一方で、正方形の台座にカメラを搭載するデザインはその後アップルが「iPhone 11」シリーズで採用。3つのカメラを目立たせたデザインで「タピオカカメラ」とも呼ばれるが、ファーウェイは1年前に採用したそのデザインを自ら捨て去った。それはアップルがファーウェイに追従することを内部情報でつかんでいたかもしれない。Mate 30の円形のカメラデザインは「うちはアップルよりさらに先を行く」というメッセージが含まれているようにも感じられるのだ。

また、正方形デザインは他のメーカーにインスパイアされている。たとえばVivoの「S5」のカメラを見てみよう。

ひし形にカメラを搭載するVivoのS5。

VivoのS5も4つのカメラを搭載する。そのうち3つとフラッシュを正方形の台座に配置しているが、角を上下左右に向けることで、ひし形の形状としている。さらに被写界深度を測定する4つ目のカメラはその下に独立して配置。撮影に必須のカメラは近づけることで望遠倍率を変えたときの画角のずれを最小限にし、さらにフラッシュの光を効果的に使うためにこんなデザインにしたのだろう。

一方、Mate 30のいいとこ取りをしたようなデザインがシャオミの「K30」だ。4つのカメラは背面中央に縦に並べられている。そしてそのカメラを囲むように円形のデザインが施されている。まるで円形の部分が盛り上がっているように見えるが、これは表面処理でそう見えるだけ。実物を見ると4つのカメラは縦に配列されているだけで、その周辺部はフラットな仕上げだ。視覚的にはカメラの存在感を高めるデザインであり、これはなかなか考えられている。

背面仕上げでカメラ部分を目立たせているシャオミのK30。

なお、実はカメラを円形にまとめたデザインはVivoの「NEX3」が先に製品化している。Mate 20の正方形なカメラ周りを丸くした形状だが、ぱっと見てみるとカメラ部分はあまり目立っていない。四角を丸にしただけではカメラ部分のアピール度は弱いのだ。このNEX3とMate 30、K30を比べてみると、ちょっとしたデザインの差で背面の印象が大きく変わることがわかるだろう。

VivoのNEX3はカメラ周りが円形ながらサイズが小さく目立たない。

カメラは4眼からさらなる増加傾向へ

2019年12月に日本で発売されたシャオミの「Mi Note 10」はマクロレンズも備え、合計5つのカメラを搭載している。
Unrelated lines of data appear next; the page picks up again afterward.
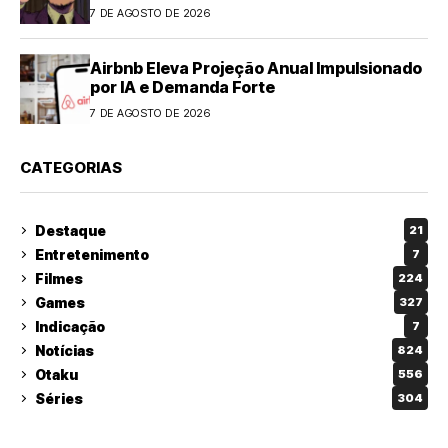
7 DE AGOSTO DE 2026
Airbnb Eleva Projeção Anual Impulsionado
por IA e Demanda Forte
7 DE AGOSTO DE 2026
CATEGORIAS
Destaque
21
Entretenimento
7
Filmes
224
Games
327
Indicação
7
Notícias
824
Otaku
556
Séries
304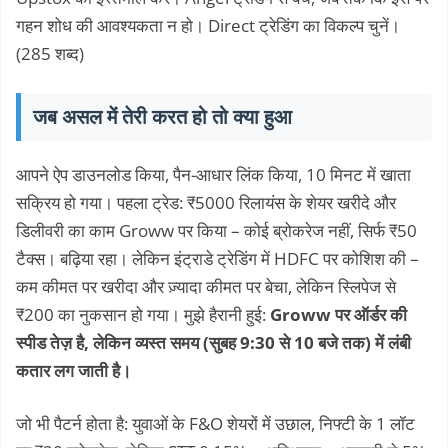
गहन शोध की आवश्यकता न हो। Direct ट्रेडिंग का विकल्प चुनें।
(285 शब्द)
जब असल में तेरी करत हो तो क्या हुआ
आपने ऐप डाउनलोड किया, पैन-आधार लिंक किया, 10 मिनट में खाता
सक्रिय हो गया। पहला ट्रेड: ₹5000 रिलायंस के शेयर खरीदे और
डिलीवरी का काम Groww पर किया – कोई ब्रोकरेज नहीं, सिर्फ ₹50
टैक्स। बढ़िया रहा। लेकिन इंट्राडे ट्रेडिंग में HDFC पर कोशिश की –
कम कीमत पर खरीदा और ज़्यादा कीमत पर बेचा, लेकिन स्लिपेज से
₹200 का नुकसान हो गया। मुझे हैरानी हुई:
Groww पर ऑर्डर की
स्पीड तेज़ है, लेकिन व्यस्त समय (सुबह 9:30 से 10 बजे तक) में लंबी
कतार लग जाती है।
जो भी पैटर्न होता है: युवाओं के F&O शेयरों में उछाल, निफ्टी के 1 लॉट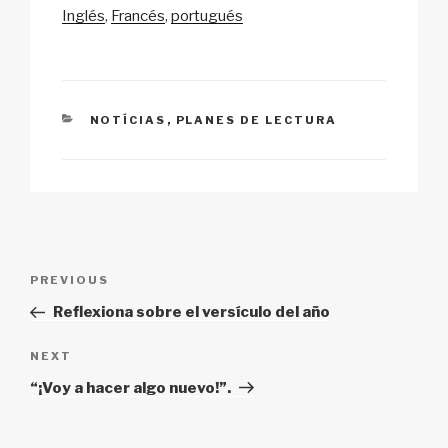
p
ail
c
at
a
ar
Inglés
Francés
portugués
y
e
s
p
e
Li
b
A
c
n
o
p
h
CATEGORIES
NOTÍCIAS
,
PLANES DE LECTURA
k
o
p
at
k
Post
Previous
PREVIOUS
navigation
Post
Reflexiona sobre el versículo del año
Next
NEXT
Post
“¡Voy a hacer algo nuevo!”.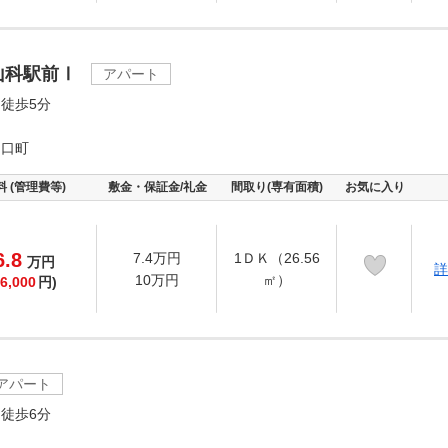
山科駅前Ⅰ
アパート
徒歩5分
ノ口町
料 (管理費等)
敷金・保証金/礼金
間取り(専有面積)
お気に入り
6.8
7.4万円
1ＤＫ（26.56
万
円
詳
10万円
㎡）
6,000
円)
アパート
徒歩6分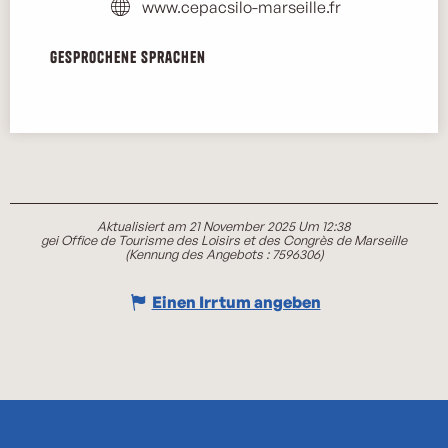
www.cepacsilo-marseille.fr
Gesprochene Sprachen
Gesprochene Sprachen
Aktualisiert am 21 November 2025 Um 12:38
gei Office de Tourisme des Loisirs et des Congrès de Marseille
(Kennung des Angebots :
7596306
)
Einen Irrtum angeben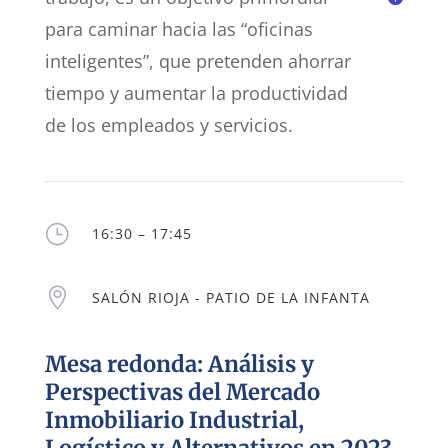
para caminar hacia las “oficinas
inteligentes”, que pretenden ahorrar
tiempo y aumentar la productividad
de los empleados y servicios.
}
16:30 – 17:45

SALÓN RIOJA - PATIO DE LA INFANTA
Mesa redonda: Análisis y
Perspectivas del Mercado
Inmobiliario Industrial,
Logístico y Alternativos en 2023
この5つのカメラをシャオミはそのまま縦に並べた。さすがに5つ目のカメラは目立たないようにしているものの、背面の左半分にカメラがずらりと並ぶ様はやや工夫が欲しいところだ。

OPPOはスマホ本体の背面中央縦に色の異なるラインを入れ、その上に3つ、4つとカメラを並べている。さらには机の上に本体を置いた時にカメラ部分に傷が付かないようにと、カメラの上または下(モデルによって異なる)に小さい丸い突起「O-Dot」を配置している。カメラやフラッシュ、そしてO-Dotなど円形のものをずらりと並べてあえて目立つようにしているわけだ。このあたりのデザインセンスはシャオミよりOPPOが一歩リードしている。

OPPO Reno2 Zの背面は縦にカメラやO-Dotが並ぶ。

とはいえ、いずれカメラは5眼、そして6眼と増えていきそうだ。そこで増えたカメラを2列に配置し、それを長方形の台座の上に乗せるスタイルのスマホが2019年末ころから出てきている。一昔前のコンデジのようなデザインでもあり、複数のレンズがまとまって配置されるためレンズ切り替え時の画角のずれも少なく済む。

ファーウェイのHonor V30、カメラを2段にまとめている。

スマートフォンの外観はいまやどれもが似たようなものになっているが、実はカメラの数が増えたおかげで背面を見るとデザインの種類は多彩になっている。また数年前までならiPhoneをまねたデザインのスマホが多かったが、今では真似されるのはファーウェイになっており、スマホメーカーのパワーバランスが年々変わってきていることが実感される。今後スマホのカメラはどこまで増えるのか、またさらに新しいデザインが生まれてくるのか。カメラの進化と共に、スマホのデザインはもっともっと面白くなっていくのだ。

スマホの背面デザインはまだまだ新しくなっていく。